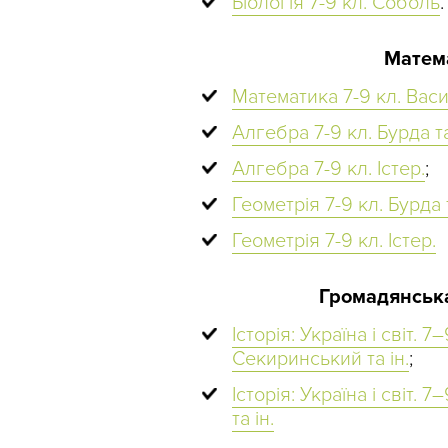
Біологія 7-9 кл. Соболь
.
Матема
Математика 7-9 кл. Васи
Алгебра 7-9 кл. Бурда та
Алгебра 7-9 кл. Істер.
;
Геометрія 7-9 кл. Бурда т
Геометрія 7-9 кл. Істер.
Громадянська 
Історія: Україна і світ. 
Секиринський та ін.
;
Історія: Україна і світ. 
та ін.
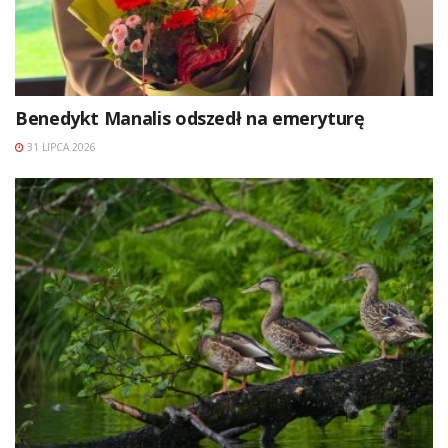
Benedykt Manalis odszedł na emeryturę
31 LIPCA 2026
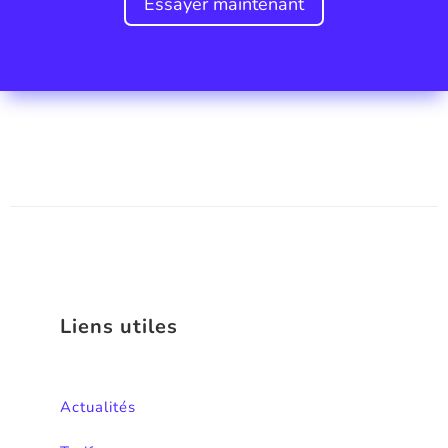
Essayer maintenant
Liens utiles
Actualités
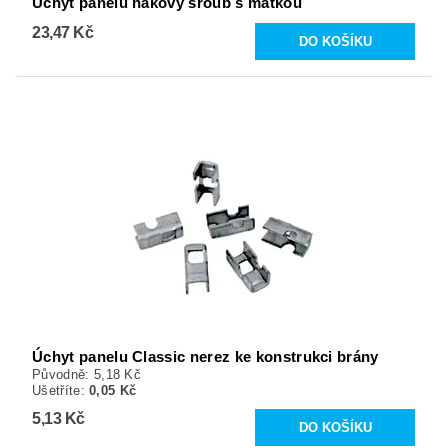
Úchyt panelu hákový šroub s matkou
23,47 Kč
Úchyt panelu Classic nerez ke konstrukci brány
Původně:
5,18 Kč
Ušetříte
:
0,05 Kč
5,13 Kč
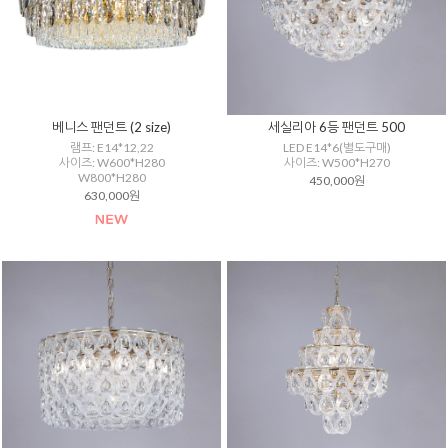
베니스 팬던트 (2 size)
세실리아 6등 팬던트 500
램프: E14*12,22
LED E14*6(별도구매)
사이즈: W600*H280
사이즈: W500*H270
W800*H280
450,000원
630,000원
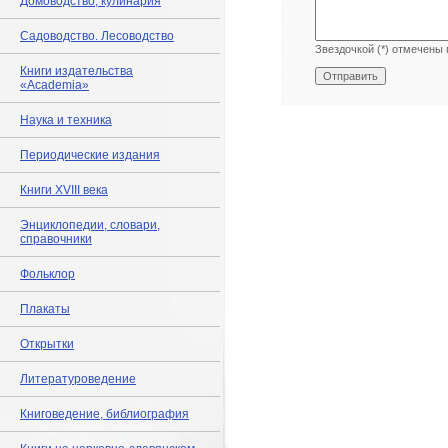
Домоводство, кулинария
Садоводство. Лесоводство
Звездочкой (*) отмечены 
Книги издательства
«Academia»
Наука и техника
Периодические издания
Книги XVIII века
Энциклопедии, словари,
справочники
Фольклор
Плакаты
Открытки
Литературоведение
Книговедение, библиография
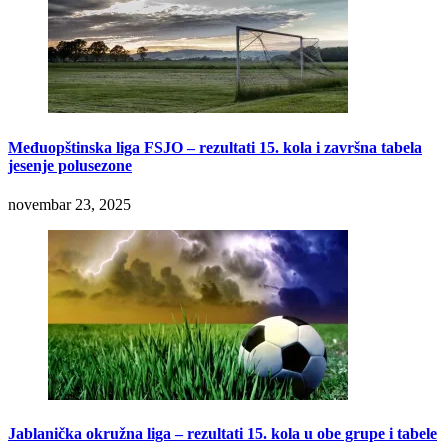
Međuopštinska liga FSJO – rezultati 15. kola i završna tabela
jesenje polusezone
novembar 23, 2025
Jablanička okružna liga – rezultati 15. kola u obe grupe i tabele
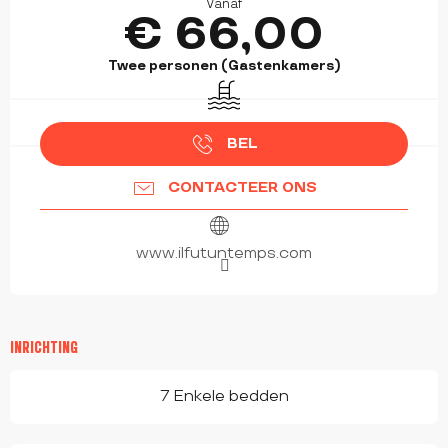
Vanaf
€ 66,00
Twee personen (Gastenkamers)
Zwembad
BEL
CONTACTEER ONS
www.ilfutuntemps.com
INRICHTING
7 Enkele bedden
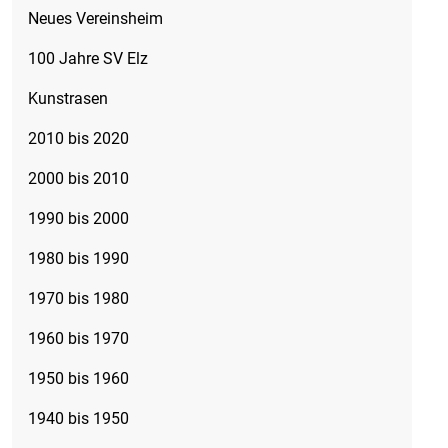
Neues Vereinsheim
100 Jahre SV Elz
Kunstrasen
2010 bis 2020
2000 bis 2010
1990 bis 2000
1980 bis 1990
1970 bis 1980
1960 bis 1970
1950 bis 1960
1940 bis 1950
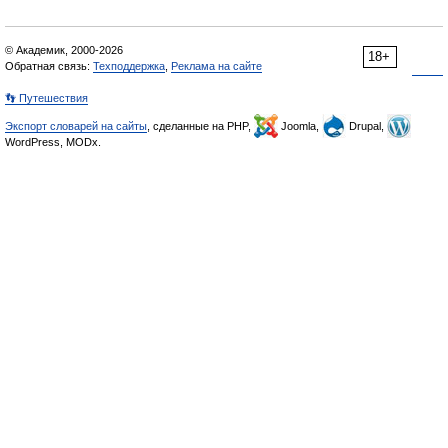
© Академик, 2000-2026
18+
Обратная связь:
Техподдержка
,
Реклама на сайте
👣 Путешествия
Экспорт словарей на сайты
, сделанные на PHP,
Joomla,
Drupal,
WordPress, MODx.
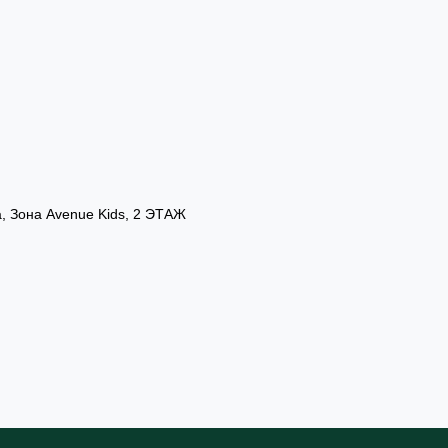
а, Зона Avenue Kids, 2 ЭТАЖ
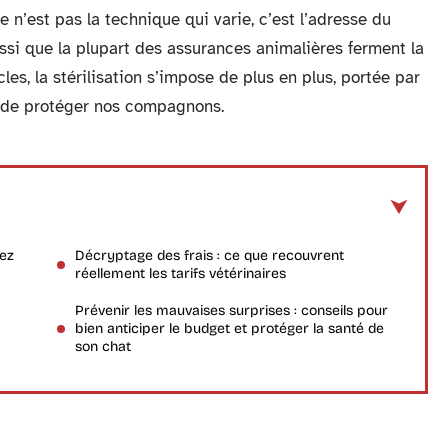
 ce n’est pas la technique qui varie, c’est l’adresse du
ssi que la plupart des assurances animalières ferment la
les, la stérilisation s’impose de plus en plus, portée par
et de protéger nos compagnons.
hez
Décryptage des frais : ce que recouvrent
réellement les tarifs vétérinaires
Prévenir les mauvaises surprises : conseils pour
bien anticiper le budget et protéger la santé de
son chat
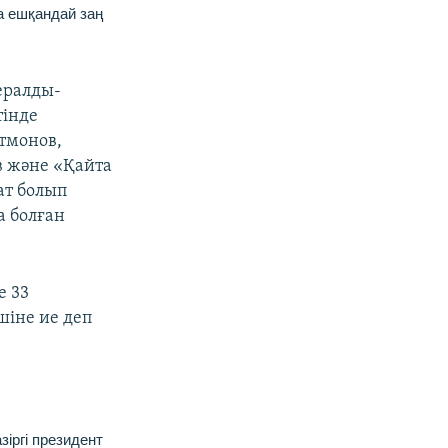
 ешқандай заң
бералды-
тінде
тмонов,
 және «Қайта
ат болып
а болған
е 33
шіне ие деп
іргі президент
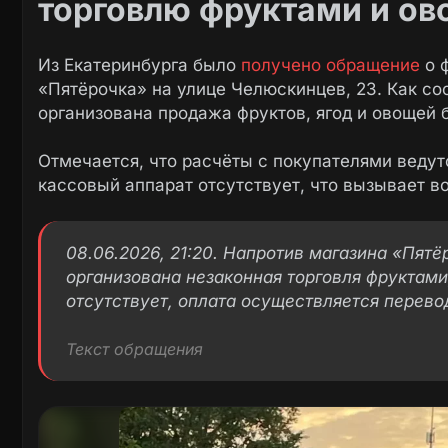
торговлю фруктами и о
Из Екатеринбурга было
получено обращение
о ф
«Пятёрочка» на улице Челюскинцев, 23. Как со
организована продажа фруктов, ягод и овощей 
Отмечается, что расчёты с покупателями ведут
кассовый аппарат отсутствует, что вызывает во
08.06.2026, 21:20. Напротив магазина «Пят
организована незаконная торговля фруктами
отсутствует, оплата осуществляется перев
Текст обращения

========================================================================

- EXERCISE OBJECTIVE
The answer must be an exact copy of the lines from the one containing "et de protéger nos compagnons." through the last line of the records, and nothing else. Pictures do not belong in it.

- WRITTEN SOLUTION
et de protéger nos compagnons.
hez
Décryptage des frais : ce que recouvrent
réellement les tarifs vétérinaires
Prévenir les mauvaises surprises : conseils pour
bien anticiper le budget et protéger la santé de
son chat
 ешқандай заң
бералды-
тінде
тмонов,
 және «Қайта
ат болып
а болған
е 33
шіне ие деп
іргі президент
торговлю фруктами и о
Из Екатеринбурга было
получено обращение
о ф
«Пятёрочка» на улице Челюскинцев, 23. Как со
организована продажа фруктов, ягод и овощей 
Отмечается, что расчёты с покупателями ведут
кассовый аппарат отсутствует, что вызывает во
08.06.2026, 21:20. Напротив магазина «Пят
организована незаконная торговля фруктами
отсутствует, оплата осуществляется перев
Текст обращения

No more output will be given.